И Ликург, и Платон предложили способы улучшения природы человека, которые позже назовут как позитивная и негативная евгеника (от др.-греч. εὐγενής — «благородный, из хорошего рода»):
- позитивная евгеника нацелена на то, чтобы побольше рождались дети с теми чертами внешности и/или характера, которые нравятся обществу. Например, модно быть кареглазым брюнетом, и люди делают всё, чтобы таких детей рождалось больше: поощряют переезд людей с карими глазами и темными волосами, демографическая политика стимулирует кареглазых брюнетов-родителей заводить больше детей, разрешает вмешиваться в гены;
- негативная евгеника достигает эту цель другими средствами: вместо того чтобы увеличивать рождаемость детей с нужными характеристиками, запрещают размножаться тем, кто в эти стандарты не вписывается (не дают эмигрировать тем, кто отличается, или даже стерилизуют и убивают тех, кто не подходит под желаемые критерии).
Как принудительная стерилизация стала популярной
Свое имя и популярность евгеника получила благодаря английскому исследователю Фрэнсису Гальтону в XIX веке.
Вдохновленный идеями эволюции и естественного отбора, про которые писал его двоюродный брат, Чарлз Дарвин, Гальтон исследовал родословные благородных семей и пытался установить, как наследуется интеллект и талант.
Свои научные открытия он изложил в книге «Наследственность таланта», в которой доказал, что ребенок наследует не только физические характеристики родителей, но и их черты характера, умственные способности и таланты, а потому если мы хотим, чтобы в обществе было больше одаренных детей, то следует поощрять браки между такими людьми.
Конечно, Гальтон призывал более серьезно относиться к деторождению и думать, как, с кем и когда заводить детей. При этом он не предлагал искусственное и жесткое вмешательство, которое мы предпринимаем, когда выводим улучшенные сорта растений или породы животных. Скорее, он мечтал, чтобы евгеника стала своего рода религией: ее идеи распространились в обществе настолько, чтобы каждый человек относился к рождению детей более сознательно.
Его мечта исполнилась: к началу ХХ века евгеника стала настолько популярной, что писались научные статьи, активно спонсировались евгенические общества, а в США и Северной Европе даже принимались законы, которые использовали методы как позитивной, так и негативной евгеники.
Например, в штате Индиана в США в 1907 году вступил в силу закон о стерилизации психически больных и других незащищенных групп населения, чуть позже и другие штаты последовали его примеру.
Скандинавские страны в 1930-м приняли похожие законы о принудительной стерилизации психически больных людей, чтобы остановить передачу «плохих» генов.
Однако крайнюю степень своего развития евгеника получила в нацистской Германии.
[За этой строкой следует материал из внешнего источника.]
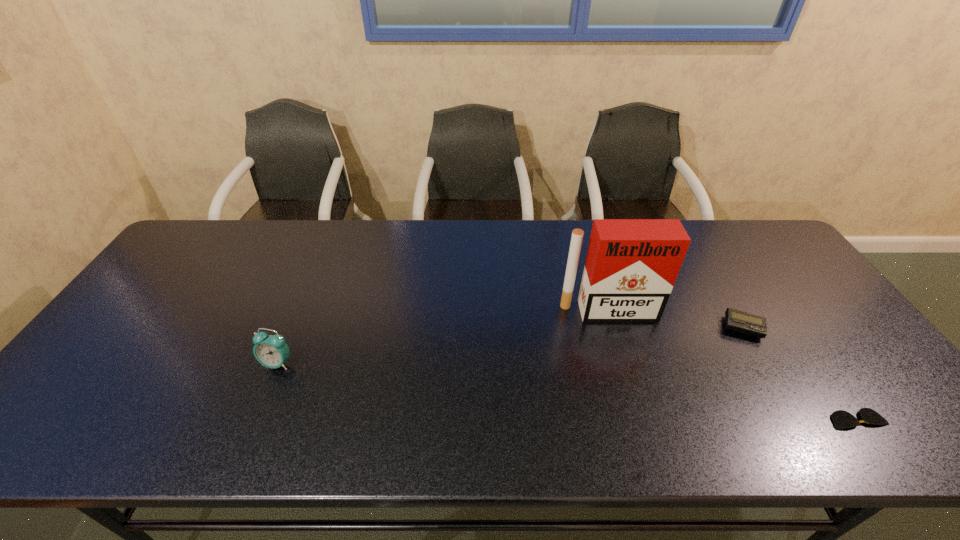 Locate an element on the screen. Image resolution: width=960 pixels, height=540 pixels. free spot between the second shortest object and the spectacles is located at coordinates (800, 374).

I want to click on vacant point located between the shortest object and the third object from left to right, so click(x=800, y=374).

Image resolution: width=960 pixels, height=540 pixels. Identify the location of object identified as the second closest to the third object from right to left. (842, 419).

I want to click on the third closest object to the second tallest object, so click(x=842, y=419).

This screenshot has width=960, height=540. Find the location of `free location that satisfies the following two spatial constraints: 1. on the face of the third shortest object; 2. on the right side of the spectacles`. free location that satisfies the following two spatial constraints: 1. on the face of the third shortest object; 2. on the right side of the spectacles is located at coordinates (254, 420).

This screenshot has height=540, width=960. What are the coordinates of `vacant area in the image that satisfies the following two spatial constraints: 1. on the face of the third shortest object; 2. on the right side of the shortest object` in the screenshot? It's located at (254, 420).

At what (x,y) coordinates should I click in order to perform the action: click on free location that satisfies the following two spatial constraints: 1. on the front-facing side of the beeper; 2. on the left side of the cigarette case. Please return your answer as a coordinate pair (x, y). The height and width of the screenshot is (540, 960). Looking at the image, I should click on (613, 327).

I want to click on free space in the image that satisfies the following two spatial constraints: 1. on the front-facing side of the spectacles; 2. on the right side of the cigarette case, so click(x=640, y=420).

Locate an element on the screen. The width and height of the screenshot is (960, 540). blank space that satisfies the following two spatial constraints: 1. on the face of the alarm clock; 2. on the right side of the shortest object is located at coordinates (254, 420).

Locate an element on the screen. The image size is (960, 540). free region that satisfies the following two spatial constraints: 1. on the face of the nearest object; 2. on the left side of the leftmost object is located at coordinates (254, 420). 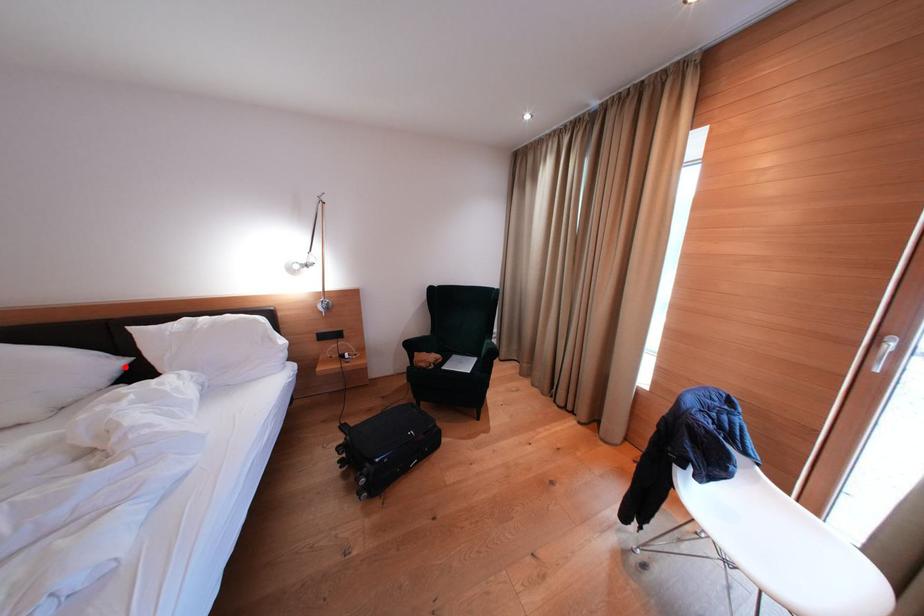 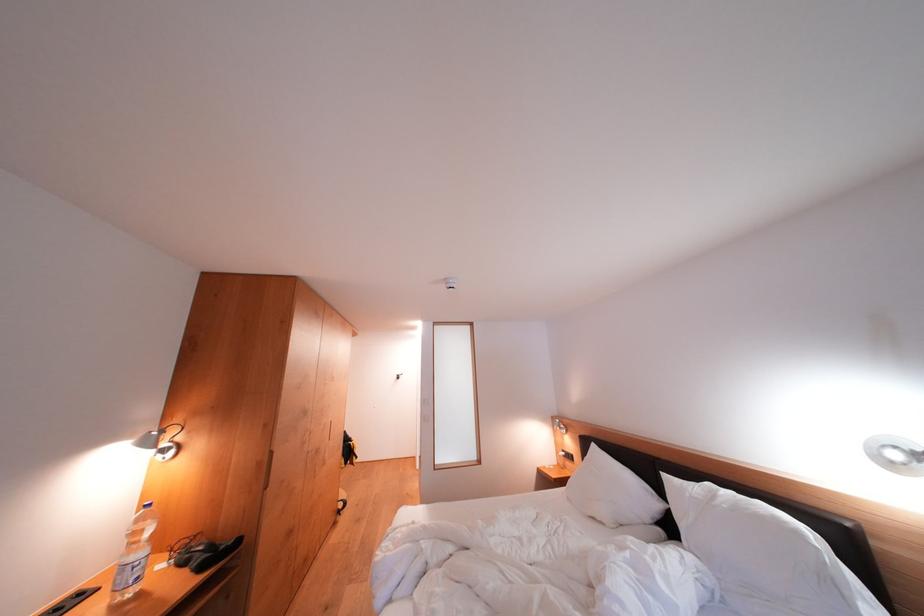 In the second image, find the point that corresponds to the highlighted location in the first image.

(664, 509) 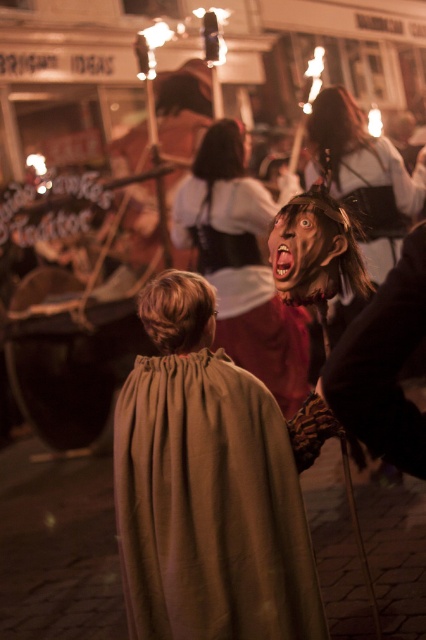 You are standing in the middle of the cobblestone street and see the smooth brown mask at center. If you walk straight ahead, will you walk into the mask?

The smooth brown mask at center is positioned at point 0.519 on the x axis and 0.615 on the y axis. Since you are standing in the middle of the cobblestone street, which would be at coordinate 0.5 on both axes, the mask is slightly to your right and ahead of you. Therefore, walking straight ahead might not directly lead you into the mask, but you should be cautious as it is in your general path.

What is located at the point with coordinates (x=210, y=506)?

The point with coordinates (x=210, y=506) is on the brown cotton cape at center. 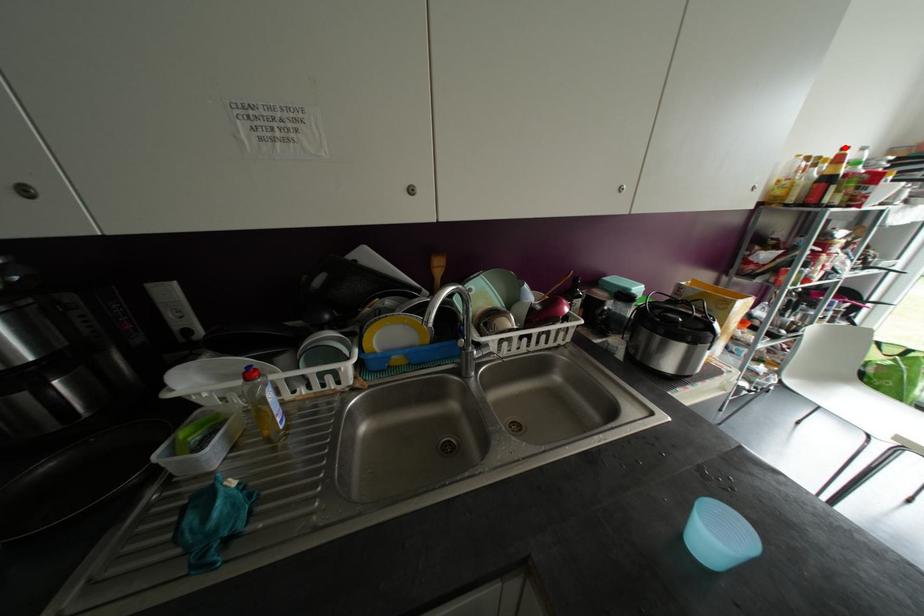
Адольф Гитлер вдохновился действующими законами о стерилизации в Америке и мечтал применять все доступные методы как позитивной, так и негативной евгеники на практике, что, как известно, закончилось трагически.
Банки спермы — оплот евгенического подхода
После окончания Второй мировой у евгеники окончательно испортилась репутация: о ней не принято было говорить, а ее идеи ассоциировались исключительно с нацистами. Однако мысли об улучшении человеческой природы всё еще волновали как мыслителей и ученых, так и политических деятелей и даже бизнесменов, которые открывали (не всегда успешно) евгенические проекты.
Например, американский филантроп Роберт Грэхэм в 1980 году в Калифорнии открыл первый некоммерческий банк спермы нобелевских лауреатов. Придя в него, любая женщина по собственному желанию могла путем искусственного оплодотворения стать матерью будущего обладателя сверхвысокого интеллекта.
Конечно, на проект Грэхэма обрушилась тонна критики и порицания, но банк просуществовал до 1999 года и показал, что гениальность — это не только хорошие гены. Дети, которые родились благодаря банку, мало чем отличались от своих сверстников в интеллектуальных способностях (впрочем, как и в других).
И хотя можно сколько угодно ругать Грэхэма за его евгенические идеи, американский философ Майкл Сэндел замечает, что, кажется, мы напрочь забываем про мораль, когда в дело вступают деньги.
Так, Калифорнийский криобанк требует от своих доноров дипломы о высшем образовании, мотивируя это тем, что клиенты не хотят платить деньги за сперму от необразованных отцов.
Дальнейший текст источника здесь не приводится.